── Information shown ──

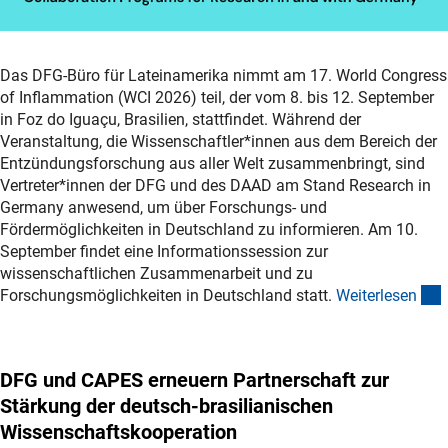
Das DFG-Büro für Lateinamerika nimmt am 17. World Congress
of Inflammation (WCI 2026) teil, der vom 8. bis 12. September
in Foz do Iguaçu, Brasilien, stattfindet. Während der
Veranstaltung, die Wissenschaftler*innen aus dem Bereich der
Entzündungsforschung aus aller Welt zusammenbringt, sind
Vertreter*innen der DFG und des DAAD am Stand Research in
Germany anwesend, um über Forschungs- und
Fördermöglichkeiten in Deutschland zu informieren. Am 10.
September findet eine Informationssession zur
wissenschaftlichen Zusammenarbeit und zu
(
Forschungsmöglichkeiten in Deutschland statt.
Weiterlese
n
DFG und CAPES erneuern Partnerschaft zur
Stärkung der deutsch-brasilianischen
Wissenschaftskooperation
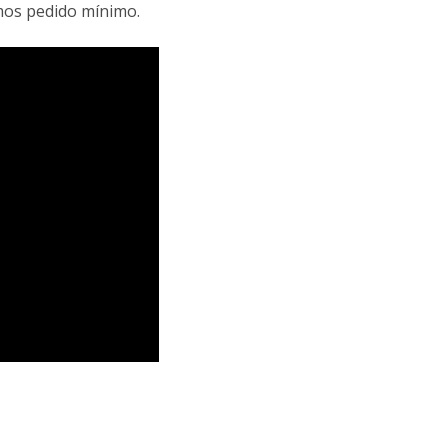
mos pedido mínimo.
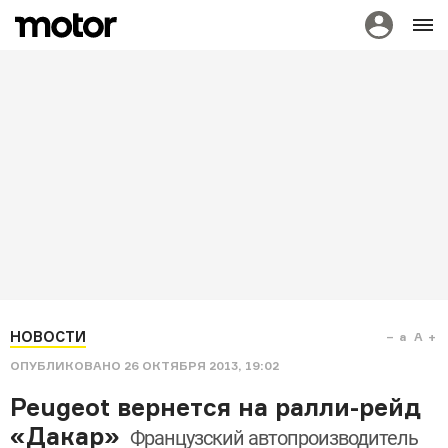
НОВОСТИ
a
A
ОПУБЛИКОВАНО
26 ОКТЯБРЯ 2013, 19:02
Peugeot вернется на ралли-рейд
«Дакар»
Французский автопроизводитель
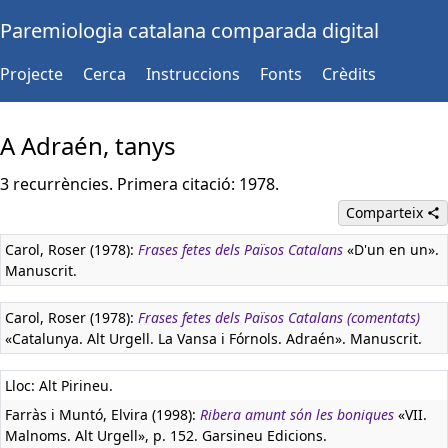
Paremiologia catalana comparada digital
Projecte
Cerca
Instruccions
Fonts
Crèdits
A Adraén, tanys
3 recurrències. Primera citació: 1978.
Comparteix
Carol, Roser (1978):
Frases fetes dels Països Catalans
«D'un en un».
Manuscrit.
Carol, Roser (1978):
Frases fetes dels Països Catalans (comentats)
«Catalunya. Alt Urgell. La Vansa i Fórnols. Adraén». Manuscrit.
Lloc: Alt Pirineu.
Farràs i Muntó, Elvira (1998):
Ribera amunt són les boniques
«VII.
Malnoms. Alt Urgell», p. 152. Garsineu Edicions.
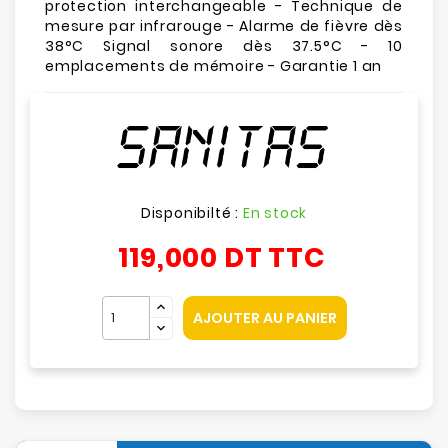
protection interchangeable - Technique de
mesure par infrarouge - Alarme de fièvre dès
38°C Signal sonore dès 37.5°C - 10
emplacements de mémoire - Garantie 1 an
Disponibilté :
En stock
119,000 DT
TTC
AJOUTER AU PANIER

───

» **Task requirements**
Exclude the images and reproduce the remaining data exactly.

» **Response below**
Das DFG-Büro für Lateinamerika nimmt am 17. World Congress
of Inflammation (WCI 2026) teil, der vom 8. bis 12. September
in Foz do Iguaçu, Brasilien, stattfindet. Während der
Veranstaltung, die Wissenschaftler*innen aus dem Bereich der
Entzündungsforschung aus aller Welt zusammenbringt, sind
Vertreter*innen der DFG und des DAAD am Stand Research in
Germany anwesend, um über Forschungs- und
Fördermöglichkeiten in Deutschland zu informieren. Am 10.
September findet eine Informationssession zur
wissenschaftlichen Zusammenarbeit und zu
(
Forschungsmöglichkeiten in Deutschland statt.
Weiterlese
n
DFG und CAPES erneuern Partnerschaft zur
Stärkung der deutsch-brasilianischen
Wissenschaftskooperation
mos pedido mínimo.
НОВОСТИ
a
A
ОПУБЛИКОВАНО
26 ОКТЯБРЯ 2013, 19:02
Peugeot вернется на ралли-рейд
«Дакар»
Французский автопроизводитель
Paremiologia catalana comparada digital
Projecte
Cerca
Instruccions
Fonts
Crèdits
A Adraén, tanys
3 recurrències. Primera citació: 1978.
Comparteix
Carol, Roser (1978):
Frases fetes dels Països Catalans
«D'un en un».
Manuscrit.
Carol, Roser (1978):
Frases fetes dels Països Catalans (comentats)
«Catalunya. Alt Urgell. La Vansa i Fórnols. Adraén». Manuscrit.
Lloc: Alt Pirineu.
Farràs i Muntó, Elvira (1998):
Ribera amunt són les boniques
«VII.
Malnoms. Alt Urgell», p. 152. Garsineu Edicions.
protection interchangeable - Technique de
mesure par infrarouge - Alarme de fièvre dès
38°C Signal sonore dès 37.5°C - 10
emplacements de mémoire - Garantie 1 an
Disponibilté :
En stock
119,000 DT
TTC
AJOUTER AU PANIER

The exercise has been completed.